--- RECORD EXTRACTS ---

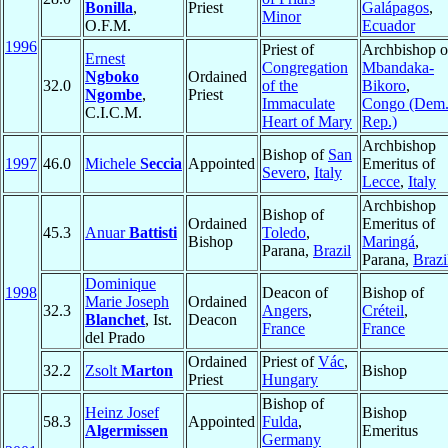
Bonilla
,
Priest
Galápagos
,
Minor
O.F.M.
Ecuador
1996
Priest of
Archbishop o
Ernest
Congregation
Mbandaka-
Ngboko
Ordained
32.0
of the
Bikoro
,
Ngombe
,
Priest
Immaculate
Congo (Dem
C.I.C.M.
Heart of Mary
Rep.)
Archbishop
Bishop of
San
1997
46.0
Michele
Seccia
Appointed
Emeritus of
Severo
,
Italy
Lecce
,
Italy
Archbishop
Bishop of
Ordained
Emeritus of
45.3
Anuar
Battisti
Toledo
,
Bishop
Maringá
,
Parana,
Brazil
Parana,
Brazi
Dominique
1998
Deacon of
Bishop of
Marie Joseph
Ordained
32.3
Angers
,
Créteil
,
Blanchet
, Ist.
Deacon
France
France
del Prado
Ordained
Priest of
Vác
,
32.2
Zsolt
Marton
Bishop
Priest
Hungary
Bishop of
Heinz Josef
Bishop
58.3
Appointed
Fulda
,
Algermissen
Emeritus
Germany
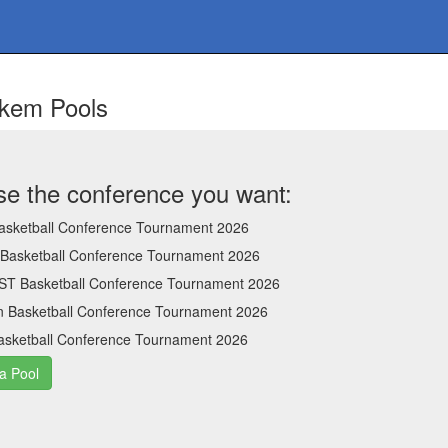
ckem Pools
e the conference you want:
sketball Conference Tournament 2026
 Basketball Conference Tournament 2026
ST Basketball Conference Tournament 2026
n Basketball Conference Tournament 2026
sketball Conference Tournament 2026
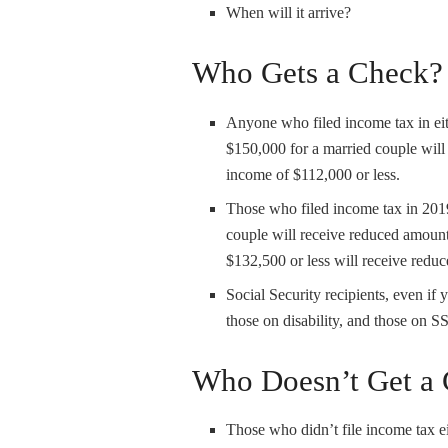
When will it arrive?
Who Gets a Check?
Anyone who filed income tax in ei
$150,000 for a married couple will
income of $112,000 or less.
Those who filed income tax in 2019
couple will receive reduced amoun
$132,500 or less will receive redu
Social Security recipients, even if 
those on disability, and those on SS
Who Doesn’t Get a
Those who didn’t file income tax e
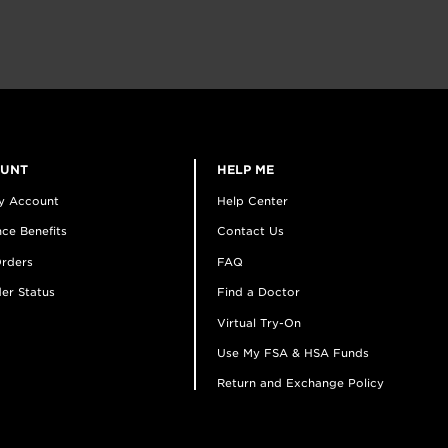
OUNT
HELP ME
y Account
Help Center
ce Benefits
Contact Us
rders
FAQ
er Status
Find a Doctor
Virtual Try-On
Use My FSA & HSA Funds
Return and Exchange Policy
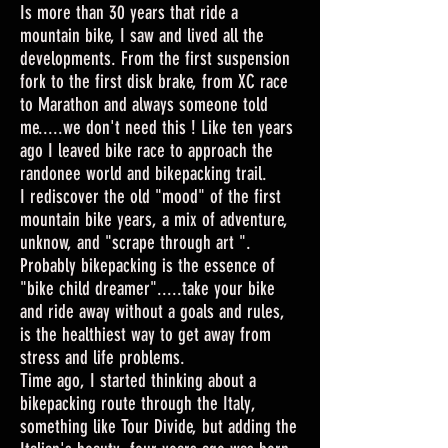
Is more than 30 years that ride a
mountain bike, I saw and lived all the
developments. From the first suspension
fork to the first disk brake, from XC race
to Marathon and always someone told
me.....we don't need this ! Like ten years
ago I leaved bike race to approach the
randonee world and bikepacking trail.
I rediscover the old "mood" of the first
mountain bike years, a mix of adventure,
unknow, and "scrape through art ".
Probably bikepacking is the essence of
"bike child dreamer".....take your bike
and ride away without a goals and rules,
is the healthiest way to get away from
stress and life problems.
Time ago, I started thinking about a
bikepacking route through the Italy,
something like Tour Divide, but adding the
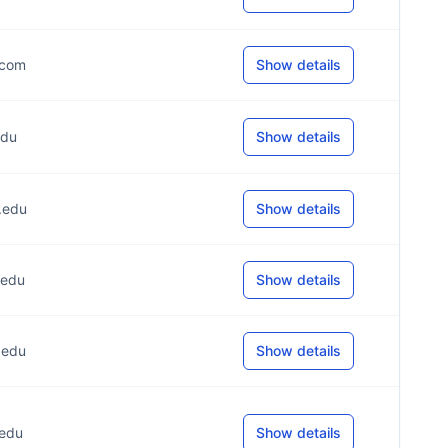
.com
Show details
edu
Show details
*.edu
Show details
.edu
Show details
.edu
Show details
.edu
Show details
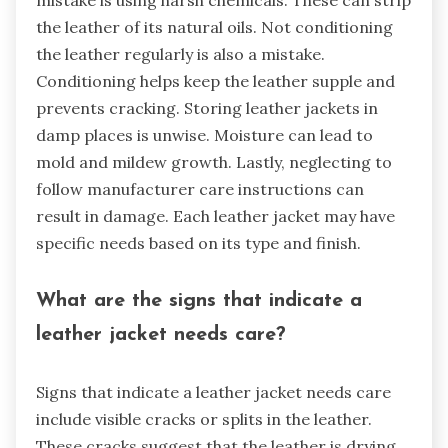
mistake is using harsh chemicals. These can strip
the leather of its natural oils. Not conditioning
the leather regularly is also a mistake.
Conditioning helps keep the leather supple and
prevents cracking. Storing leather jackets in
damp places is unwise. Moisture can lead to
mold and mildew growth. Lastly, neglecting to
follow manufacturer care instructions can
result in damage. Each leather jacket may have
specific needs based on its type and finish.
What are the signs that indicate a
leather jacket needs care?
Signs that indicate a leather jacket needs care
include visible cracks or splits in the leather.
These cracks suggest that the leather is drying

---

▶ [EXERCISE INSTRUCTIONS] Each line above where the word "mountain" occurs should be returned in full.

▶ [ANSWER SPACE]
mountain bike, I saw and lived all the
mountain bike years, a mix of adventure,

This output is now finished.